This past weekend, I was attending SC Comic Con at the TD Convention Center in Greenville, South Carolina. I’d never been to a comic convention in this state before, so I was curious to see how this went.
It turned out to be a fun time! I was so glad to be there! Of course, I was there with folks from Scout Comics, including Richard Rivera from Stabbity Bunny. It went well, with comics selling well from many franchises.
IS IT BETTER TO GO TO A LARGE CONVENTION OR A SMALL ONE?
Granted, I’ve been to many different cons of many different sizes… from a one-day convention to four-day ones. New York and San Diego are still the biggest I’ve gone to, and I won’t name a smaller event. I wouldn’t want to embarrass anyone!
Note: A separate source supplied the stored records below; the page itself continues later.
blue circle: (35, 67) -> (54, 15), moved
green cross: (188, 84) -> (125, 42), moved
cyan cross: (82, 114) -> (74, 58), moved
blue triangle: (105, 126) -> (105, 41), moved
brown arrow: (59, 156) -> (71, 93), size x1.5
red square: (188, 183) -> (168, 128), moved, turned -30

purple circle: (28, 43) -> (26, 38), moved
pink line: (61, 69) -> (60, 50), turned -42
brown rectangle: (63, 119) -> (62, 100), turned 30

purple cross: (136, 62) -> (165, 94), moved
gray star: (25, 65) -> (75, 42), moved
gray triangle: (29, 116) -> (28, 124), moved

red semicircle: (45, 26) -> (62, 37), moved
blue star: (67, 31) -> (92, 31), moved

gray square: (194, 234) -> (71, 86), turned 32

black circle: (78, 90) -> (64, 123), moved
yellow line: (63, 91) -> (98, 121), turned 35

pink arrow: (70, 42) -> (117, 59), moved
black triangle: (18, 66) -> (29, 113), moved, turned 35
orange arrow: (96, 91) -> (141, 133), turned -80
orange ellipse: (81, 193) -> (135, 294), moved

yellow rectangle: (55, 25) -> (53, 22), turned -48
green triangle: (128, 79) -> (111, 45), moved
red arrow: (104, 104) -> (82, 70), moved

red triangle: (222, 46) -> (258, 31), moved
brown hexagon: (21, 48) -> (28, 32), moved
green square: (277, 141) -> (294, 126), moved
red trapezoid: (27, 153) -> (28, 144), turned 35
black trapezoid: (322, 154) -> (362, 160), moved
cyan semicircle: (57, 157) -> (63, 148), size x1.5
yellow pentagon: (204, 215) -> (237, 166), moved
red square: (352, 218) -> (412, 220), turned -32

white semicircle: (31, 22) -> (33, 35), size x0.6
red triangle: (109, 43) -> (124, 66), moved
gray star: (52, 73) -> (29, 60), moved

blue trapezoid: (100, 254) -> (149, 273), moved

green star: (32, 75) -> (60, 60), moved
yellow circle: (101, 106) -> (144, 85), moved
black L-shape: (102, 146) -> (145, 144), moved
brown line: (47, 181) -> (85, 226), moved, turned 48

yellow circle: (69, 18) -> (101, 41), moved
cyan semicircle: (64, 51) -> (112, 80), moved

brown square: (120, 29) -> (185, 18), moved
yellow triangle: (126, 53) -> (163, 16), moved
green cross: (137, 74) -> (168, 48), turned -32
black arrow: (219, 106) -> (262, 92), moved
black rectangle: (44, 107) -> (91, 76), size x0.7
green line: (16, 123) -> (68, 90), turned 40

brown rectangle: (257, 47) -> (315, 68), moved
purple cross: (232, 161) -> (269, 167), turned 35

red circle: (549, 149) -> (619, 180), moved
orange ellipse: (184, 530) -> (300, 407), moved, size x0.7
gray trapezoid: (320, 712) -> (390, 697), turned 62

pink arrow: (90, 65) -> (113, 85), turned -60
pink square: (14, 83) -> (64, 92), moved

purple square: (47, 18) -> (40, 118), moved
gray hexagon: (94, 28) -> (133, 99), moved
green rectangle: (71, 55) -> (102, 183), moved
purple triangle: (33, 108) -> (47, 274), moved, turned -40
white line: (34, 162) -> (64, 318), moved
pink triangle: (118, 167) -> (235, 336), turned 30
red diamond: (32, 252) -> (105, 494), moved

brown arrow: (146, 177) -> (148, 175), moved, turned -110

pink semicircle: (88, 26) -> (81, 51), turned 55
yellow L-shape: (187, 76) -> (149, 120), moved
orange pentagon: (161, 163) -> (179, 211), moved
Now, just FYI, this was the first South Carolina con I’ve been to, even though it’s the fifth year SC Comic Con has been held. It was a great one, with all kinds of things done differently than other cons I’ve been to.
For instance, SC Comic Con had local food companies provide pizza, subs, and other kinds of eats around. In fact, my roommate Richard pretty much lives on Coca-Cola, which they provided free all Saturday and Sunday, both days of the con. We saved a lot of money that way!
As I checked out the schedule, there were several panel discussions going on both days. Because I was so busy helping at the booth, I never go to any of them. But they did seem interesting even though there was only one going one at one time.
Of course, the bigger cons have multiple panels going on at the same time, usually run by media and comics guests. And they have many more rooms available as well! But you do the best with what you have!
WHAT ABOUT THE GUESTS?
Granted, bigger cons have bigger budgets so they can schedule better-known guests. But sometimes you just don’t need a “big” name to get people there.
At SC Comic Con, there were a few good media guests, including Cary Elwes, Maggie Geha, Neil Kaplan, James Mathis III, and Adrian Paul.
As far as comic guests, they had Jim Steranko, Greg Land, Michael Golden and Joe Staton, among others.
As far as comics companies, you could visit AfterShock, Ominous Press, Scout Comics and Valiant. There were several great guests with each company, so you had good folks to meet.
About 1 p.m., I saw him come back and start to set up again at one of the two booths across from us. I was glad to see that, and promised I would talk with him later in the day.
WHEN MAKING MONEY IS IMPORTANT
SC Comic Con was a good one for the folks of Scout Comics. Everyone there sold a good number of products, so it’s likely we’ll be back again next year.
Now, not everyone did that. There were several groups that didn’t have new things to sell, so they didn’t make a lot of money. Hopefully, that will change for next year. I’ve often found that people who don’t have new product struggle to make money.
New dealers and vendors did make more money than repeat folks. I guess that if you’ve put out your wares before — maybe a few years in a row — you might not take in much money.
Still, it was a good time, and we met a lot of new fans, many of them readers rather than collectors. And that’s a good thing! We want people reading our stories, after all! Yes, there were several collectors there, and we did sell to several of them, but most of the folks there wanted to buy copies to read! Again, that’s something we LIKE to see!
As I was writing this column, the con’s website has already been updated to next year’s information! That’s working well ahead of other cons’ schedules! Will we go back next year? Time will tell, but Richard pinky-swore he would be back to a customer, so I’m looking forward to going back there.